Saved data entries
---*---

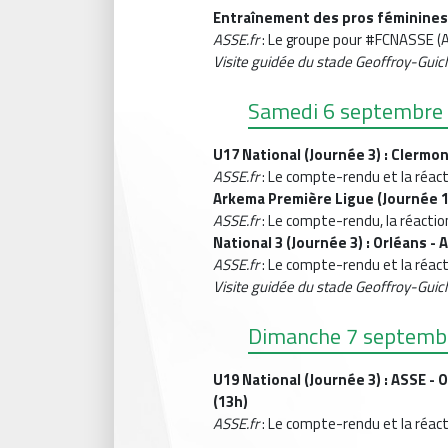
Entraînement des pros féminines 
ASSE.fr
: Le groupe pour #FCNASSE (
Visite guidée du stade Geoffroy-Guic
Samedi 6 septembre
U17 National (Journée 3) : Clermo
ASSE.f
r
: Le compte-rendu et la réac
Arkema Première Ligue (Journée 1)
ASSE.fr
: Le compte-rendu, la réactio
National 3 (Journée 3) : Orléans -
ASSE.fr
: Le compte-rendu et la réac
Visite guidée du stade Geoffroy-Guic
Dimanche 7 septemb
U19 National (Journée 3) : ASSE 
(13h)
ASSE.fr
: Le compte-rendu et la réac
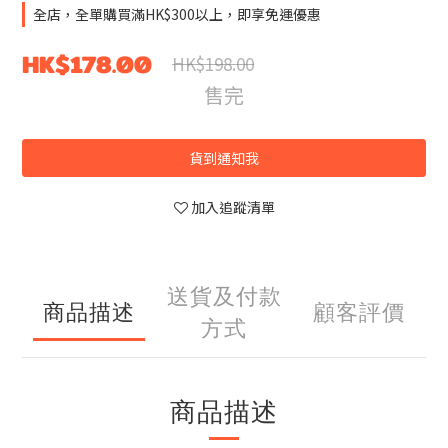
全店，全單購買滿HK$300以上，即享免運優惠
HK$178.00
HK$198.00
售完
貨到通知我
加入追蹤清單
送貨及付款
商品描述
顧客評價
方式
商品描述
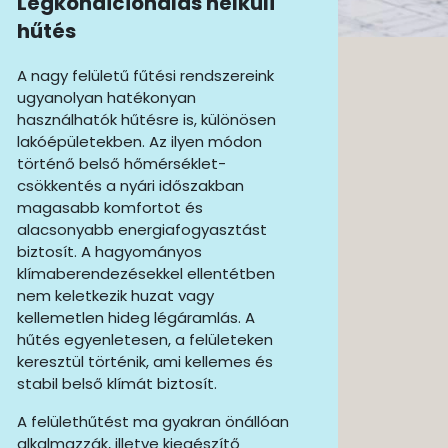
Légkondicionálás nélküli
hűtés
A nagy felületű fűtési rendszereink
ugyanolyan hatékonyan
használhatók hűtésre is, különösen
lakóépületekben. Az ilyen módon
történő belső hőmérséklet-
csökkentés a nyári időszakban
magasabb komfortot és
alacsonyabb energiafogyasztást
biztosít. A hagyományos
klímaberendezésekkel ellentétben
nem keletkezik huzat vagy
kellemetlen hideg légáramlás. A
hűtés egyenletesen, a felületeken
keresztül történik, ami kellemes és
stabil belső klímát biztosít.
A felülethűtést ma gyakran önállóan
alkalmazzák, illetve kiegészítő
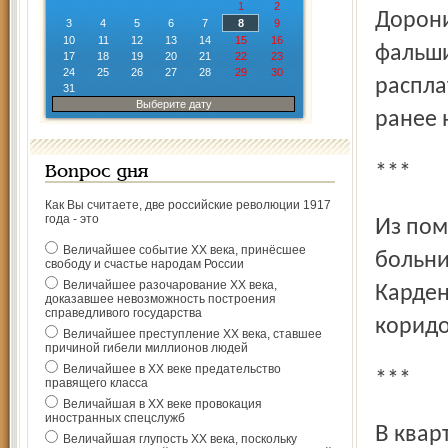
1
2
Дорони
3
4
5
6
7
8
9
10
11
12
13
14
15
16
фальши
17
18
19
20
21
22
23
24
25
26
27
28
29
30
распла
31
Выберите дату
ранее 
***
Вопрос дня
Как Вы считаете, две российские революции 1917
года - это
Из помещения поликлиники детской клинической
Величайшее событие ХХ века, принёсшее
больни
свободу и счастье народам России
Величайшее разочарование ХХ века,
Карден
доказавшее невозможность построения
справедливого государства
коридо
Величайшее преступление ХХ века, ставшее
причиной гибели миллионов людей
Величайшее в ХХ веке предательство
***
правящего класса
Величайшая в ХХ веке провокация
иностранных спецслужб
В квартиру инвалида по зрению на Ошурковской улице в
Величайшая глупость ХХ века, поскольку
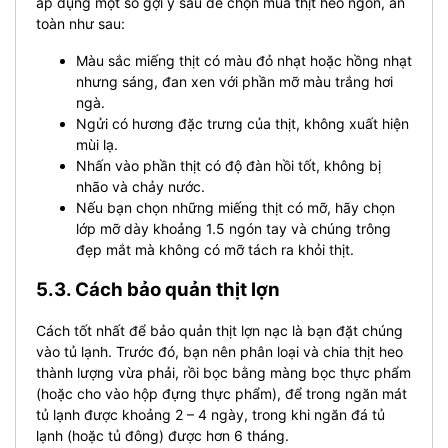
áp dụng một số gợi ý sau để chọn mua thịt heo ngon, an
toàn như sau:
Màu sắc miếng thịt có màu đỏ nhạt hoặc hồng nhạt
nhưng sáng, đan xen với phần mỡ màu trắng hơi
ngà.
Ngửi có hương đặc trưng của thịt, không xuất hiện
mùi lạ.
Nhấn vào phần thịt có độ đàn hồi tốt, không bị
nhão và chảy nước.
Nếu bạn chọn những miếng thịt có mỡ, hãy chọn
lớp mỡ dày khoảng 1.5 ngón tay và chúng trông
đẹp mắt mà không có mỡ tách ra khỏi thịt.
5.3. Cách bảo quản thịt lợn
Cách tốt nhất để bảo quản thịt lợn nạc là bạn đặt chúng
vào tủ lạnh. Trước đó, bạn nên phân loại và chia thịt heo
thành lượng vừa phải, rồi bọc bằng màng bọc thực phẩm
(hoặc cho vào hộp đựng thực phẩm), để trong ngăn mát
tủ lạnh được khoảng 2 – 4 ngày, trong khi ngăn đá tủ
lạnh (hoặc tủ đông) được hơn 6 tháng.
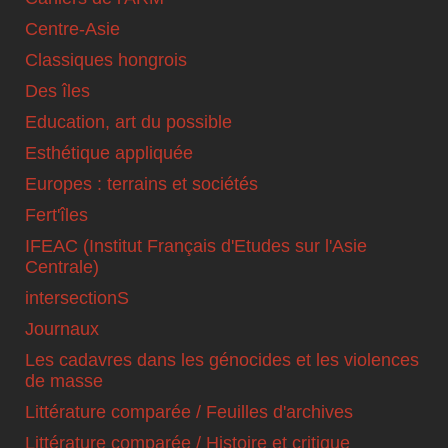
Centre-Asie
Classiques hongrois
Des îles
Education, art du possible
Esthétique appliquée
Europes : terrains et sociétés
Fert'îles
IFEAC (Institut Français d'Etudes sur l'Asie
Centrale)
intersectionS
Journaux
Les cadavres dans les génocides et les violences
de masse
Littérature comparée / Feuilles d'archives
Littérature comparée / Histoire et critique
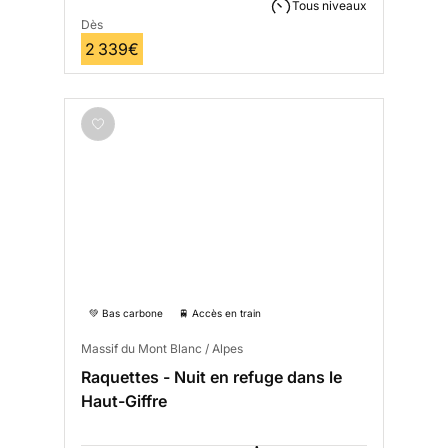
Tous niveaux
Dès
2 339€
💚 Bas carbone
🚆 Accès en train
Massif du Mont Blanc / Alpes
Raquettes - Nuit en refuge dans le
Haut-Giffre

---*---

Return every entry word for word, leaving the pictures out.

Entraînement des pros féminines 
ASSE.fr
: Le groupe pour #FCNASSE (
Visite guidée du stade Geoffroy-Guic
Samedi 6 septembre
U17 National (Journée 3) : Clermo
ASSE.f
r
: Le compte-rendu et la réac
Arkema Première Ligue (Journée 1)
ASSE.fr
: Le compte-rendu, la réactio
National 3 (Journée 3) : Orléans -
ASSE.fr
: Le compte-rendu et la réac
Visite guidée du stade Geoffroy-Guic
Dimanche 7 septemb
U19 National (Journée 3) : ASSE 
(13h)
ASSE.fr
: Le compte-rendu et la réac
全店，全單購買滿HK$300以上，即享免運優惠
HK$178.00
HK$198.00
售完
貨到通知我
加入追蹤清單
送貨及付款
商品描述
顧客評價
方式
商品描述
Légkondicionálás nélküli
hűtés
A nagy felületű fűtési rendszereink
ugyanolyan hatékonyan
használhatók hűtésre is, különösen
lakóépületekben. Az ilyen módon
történő belső hőmérséklet-
csökkentés a nyári időszakban
magasabb komfortot és
alacsonyabb energiafogyasztást
biztosít. A hagyományos
klímaberendezésekkel ellentétben
nem keletkezik huzat vagy
kellemetlen hideg légáramlás. A
hűtés egyenletesen, a felületeken
keresztül történik, ami kellemes és
stabil belső klímát biztosít.
A felülethűtést ma gyakran önállóan
alkalmazzák, illetve kiegészítő
1
2
Дорони
3
4
5
6
7
8
9
10
11
12
13
14
15
16
фальши
17
18
19
20
21
22
23
24
25
26
27
28
29
30
распла
31
Выберите дату
ранее 
***
Вопрос дня
Как Вы считаете, две российские революции 1917
года - это
Из помещения поликлиники детской клинической
Величайшее событие ХХ века, принёсшее
больни
свободу и счастье народам России
Величайшее разочарование ХХ века,
Карден
доказавшее невозможность построения
справедливого государства
коридо
Величайшее преступление ХХ века, ставшее
причиной гибели миллионов людей
Величайшее в ХХ веке предательство
***
правящего класса
Величайшая в ХХ веке провокация
иностранных спецслужб
В квартиру инвалида по зрению на Ошурковской улице в
Величайшая глупость ХХ века, поскольку
áp dụng một số gợi ý sau để chọn mua thịt heo ngon, an
toàn như sau:
Màu sắc miếng thịt có màu đỏ nhạt hoặc hồng nhạt
nhưng sáng, đan xen với phần mỡ màu trắng hơi
ngà.
Ngửi có hương đặc trưng của thịt, không xuất hiện
mùi lạ.
Nhấn vào phần thịt có độ đàn hồi tốt, không bị
nhão và chảy nước.
Nếu bạn chọn những miếng thịt có mỡ, hãy chọn
lớp mỡ dày khoảng 1.5 ngón tay và chúng trông
đẹp mắt mà không có mỡ tách ra khỏi thịt.
5.3. Cách bảo quản thịt lợn
Cách tốt nhất để bảo quản thịt lợn nạc là bạn đặt chúng
vào tủ lạnh. Trước đó, bạn nên phân loại và chia thịt heo
thành lượng vừa phải, rồi bọc bằng màng bọc thực phẩm
(hoặc cho vào hộp đựng thực phẩm), để trong ngăn mát
tủ lạnh được khoảng 2 – 4 ngày, trong khi ngăn đá tủ
lạnh (hoặc tủ đông) được hơn 6 tháng.
Centre-Asie
Classiques hongrois
Des îles
Education, art du possible
Esthétique appliquée
Europes : terrains et sociétés
Fert'îles
IFEAC (Institut Français d'Etudes sur l'Asie
Centrale)
intersectionS
Journaux
Les cadavres dans les génocides et les violences
de masse
Littérature comparée / Feuilles d'archives
Littérature comparée / Histoire et critique
Tous niveaux
Dès
2 339€
💚 Bas carbone
🚆 Accès en train
Massif du Mont Blanc / Alpes
Raquettes - Nuit en refuge dans le
Haut-Giffre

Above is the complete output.